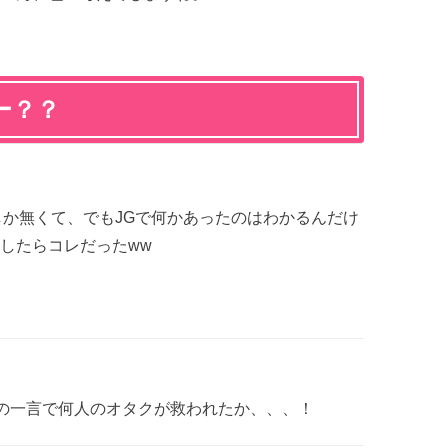
ー？？
しか無くて、でもJGで何かあったのはわかるんだけ
したらコレだったww
):_その一言で何人のオタクが救われたか、、、！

========

WHAT YOU NEED TO DO
Lines before the one containing "しか無くて、でもJGで何かあったのはわかるんだけ" are to be left out; that line and every line after it through the end of the data should be copied exactly.

FINISHED EXERCISE
しか無くて、でもJGで何かあったのはわかるんだけ
したらコレだったww
):_その一言で何人のオタクが救われたか、、、！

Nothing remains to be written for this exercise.